By running okular in a debugger and stopping the program when it freezes, I have noticed that almost every time the backtrace is as follows (slightly abbreviated):

#0  0x00007ffff6231be5 in __GI___clock_nanosleep (clock_id=clock_id@entry=0, flags=flags@entry=0, req=0x7fffffffd0f0, rem=0x7fffffffd0f0) at ../sysdeps/unix/sysv/linux/clock_nanosleep.c:43
#1  0x00007ffff6236ca3 in __GI___nanosleep (req=<optimized out>, rem=<optimized out>) at ../sysdeps/unix/sysv/linux/nanosleep.c:25
#2  0x00007ffff686ca5d in ?? () from /usr/lib/x86_64-linux-gnu/libQt5Core.so.5
#3  0x00007ffff674b01f in QLockFile::tryLock(int) () from /usr/lib/x86_64-linux-gnu/libQt5Core.so.5
#4  0x00007ffff79adc59 in KConfigIniBackend::lock (this=0x5555556e12b0) at ./src/core/kconfigini.cpp:632
#5  0x00007ffff7998796 in KConfigPrivate::lockLocal (this=0x5555556e2a90) at ./src/core/kconfig.cpp:123
#6  KConfig::sync (this=0x5555556e2b50) at ./src/core/kconfig.cpp:422
#7  0x00007ffff7c97c0e in KMainWindow::saveAutoSaveSettings (this=<optimized out>) at ./src/kmainwindow.cpp:882
#8  0x00007ffff684c123 in ?? () from /usr/lib/x86_64-linux-gnu/libQt5Core.so.5
#9  0x00007ffff684ffca in QTimer::timeout(QTimer::QPrivateSignal) () from /usr/lib/x86_64-linux-gnu/libQt5Core.so.5

Recall that I have many (20+) instances of okular running so my theory is now that there might be a lot of contention on the config file lock.
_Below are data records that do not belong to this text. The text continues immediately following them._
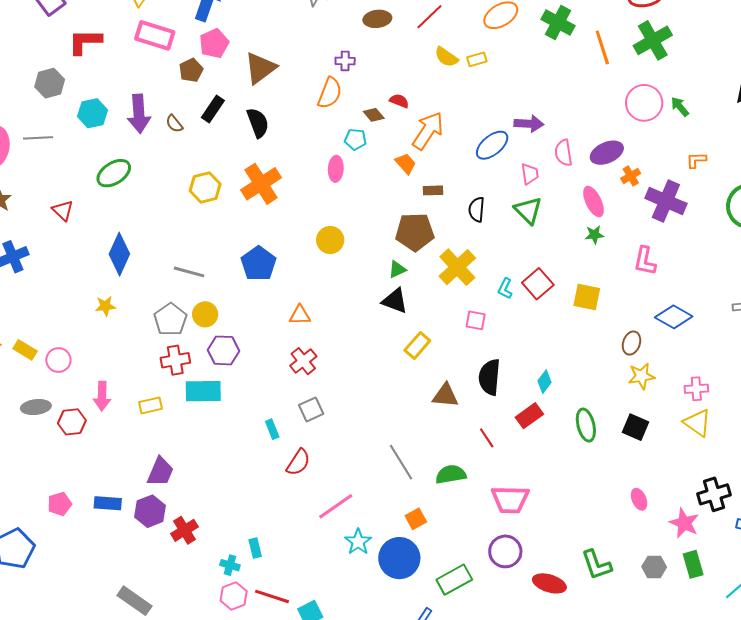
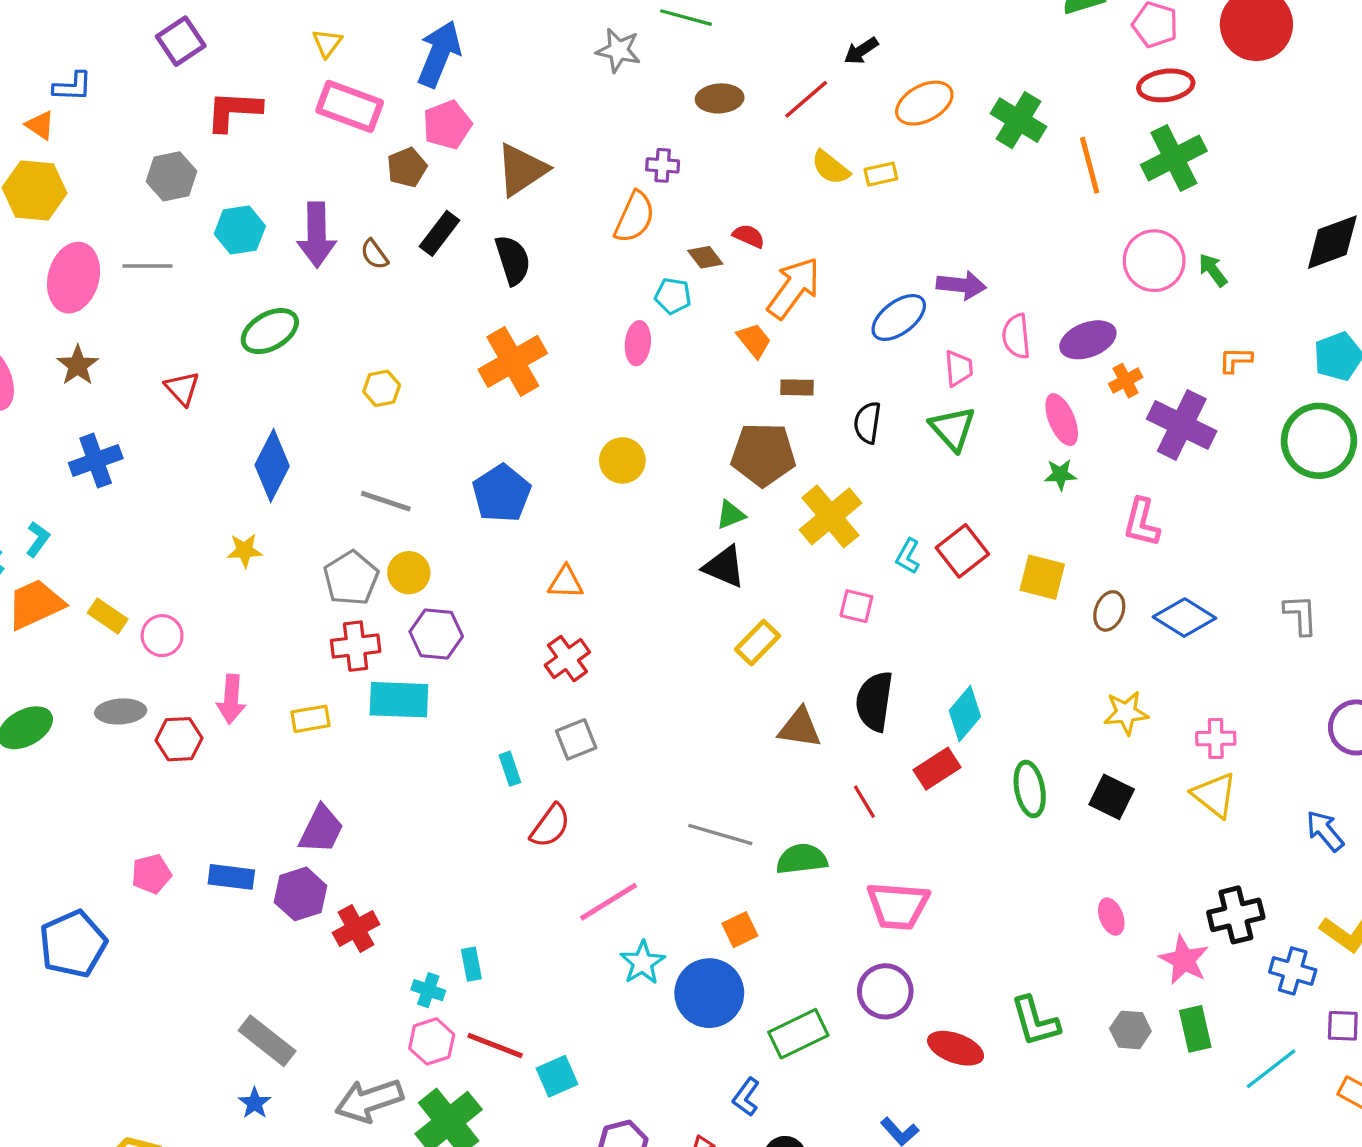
yellow hexagon: (205, 187) -> (382, 388), moved, size x0.7
brown ellipse: (631, 343) -> (1109, 611), moved
cyan diamond: (544, 382) -> (965, 714), size x1.4
gray line: (401, 462) -> (720, 834), turned -45

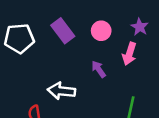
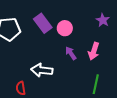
pink circle: (101, 31) -> (65, 28), moved
pink arrow: (129, 54) -> (94, 51), moved

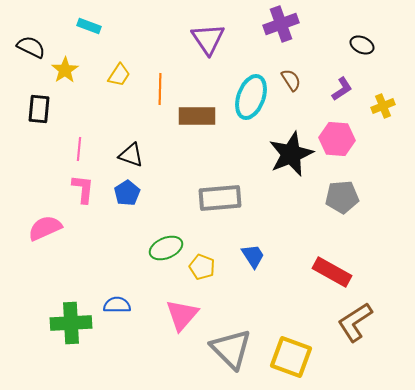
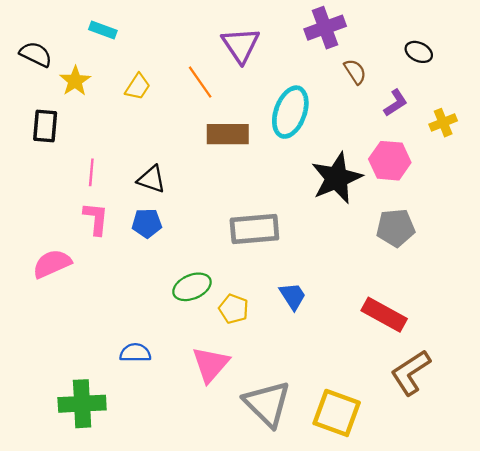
brown semicircle: (291, 80) -> (355, 72), moved
orange line: (160, 89) -> (200, 82), moved, turned -36
blue pentagon: (127, 193) -> (147, 223), turned 30
green cross: (71, 323) -> (82, 404), moved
This can be easily checked by running (in my case):
    inotifywait -m -r /home/pamaury/.config/
and observe that okular is *very very frequently* taking a lock okularrc.lock to write okularrc.
Actually, this is slightly scary: just switching between virtual desktop will trigger a flurry of creation/deletion of this file.
I cannot explain yet *how* this can possibly lock for 10 seconds however.
Comment 10 Amaury Pouly 2022-04-11 21:48:52 UTC
(In reply to Amaury Pouly from comment #9)
> I cannot explain yet *how* this can possibly lock for 10 seconds however.
I think this behaviour comes from QLockFile: https://github.com/RSATom/Qt/blob/master/qtbase/src/corelib/io/qlockfile.cpp
In QLockFile::tryLock(), the sleep time is doubled on every failure, up to 5 seconds. So if all okular instances rush to lock the file, it is actually possible that this happens.